When Lucy and her husband decided to divorce, she started calling around to find out their best options. I remember speaking with her for about an hour and describing a range of options: from the two of them writing an agreement at their kitchen table, to involving collaborative professionals, such as mediators, to going to court (aka litigation). Lucy quickly determined that mediation would save them money, time, and a whole lot of stress. She initially thought that she had to go to court to separate, so she was relieved to hear that that was not the case.
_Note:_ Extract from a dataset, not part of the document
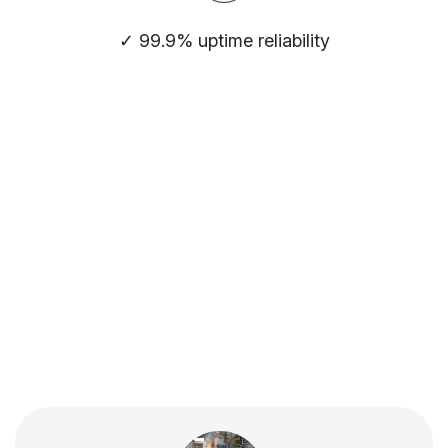
✓ 99.9% uptime reliability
Their daughter was a teenager, so Lucy and her husband decided to respect her wishes when it came to creating a parenting schedule (fair enough). In terms of assets, they owned a home and two small investment cottages. She told me that she and her husband had a pretty good idea about how they wanted to divide these. This sounded great! I say to families all the time: “the more you can work things out on your own, the better and the easier any process will be!“
Lucy was very eager to start mediation and asked me to send her more information to share with her husband. I never heard back from her. Well, until …
Three years later, Lucy called me – again. She was living in a basement bachelor apartment; they had sold all of their properties and the funds were frozen (aka locked) in a lawyer’s trust account. She and her former spouse have already spent $67,000 in legal fees. Sadly, her daughter does not want to have anything to do with her.
In an exhausted-sounding voice, Lucy said to me that they were both ready to start mediation. I sincerely doubted this. I am a firm believer that no one, ever, should make a decision because they’re just “tired of it”, “sick of it” or “pushed into it”. So, I requested an opportunity to speak with both of them separately, to assess their readiness, to understand where they’re at and see if we could even help at this stage.
I learned that, three years back, after my conversation with Lucy about mediation, her husband’s newly retained lawyer told him that “mediation is a waste of time and money”. Hearing this, Lucy also retained a lawyer who told her the same exact thing: “mediation is a waste of time and money”. So, she came to believe it herself!
After speaking with them individually, we decided to move forward with mediation. We completed their financial statements and discussed terms about unfreezing and dividing their (locked away for 3 years) accounts. Everything was finalized in 2 weeks!
And we talked about their daughter – how desperately she wanted her parents to stop fighting! It was their first time in three years that they got to speak to each other instead of through their lawyers – that’s right, three years. There was hurt, mistrust, anger and sadness. Finally, they both recognized and acknowledged each other’s pain. And sadly, they even understood, at a deeper level, how much they have suffered by not being able to simply talk to one another during the last three years … as they had during their 23 years of marriage.
Lucy’s story doesn’t have to be your story. If your lawyer tells you that mediation is a waste of time and money, call a different one.
Last week, I received a call from a woman – let’s call her Jane. Jane was ready to proceed with mediation. She already knew about our mediation process and informed me that she and her husband were “ready to go”! Not so fast. Yesterday, I received a follow-up call from Jane telling me that she will no longer proceed with mediation because her newly retained lawyer advised her that “mediation is a waste of time and money”.
I wonder where Jane will be three years from now. My phone will still be on (I think!).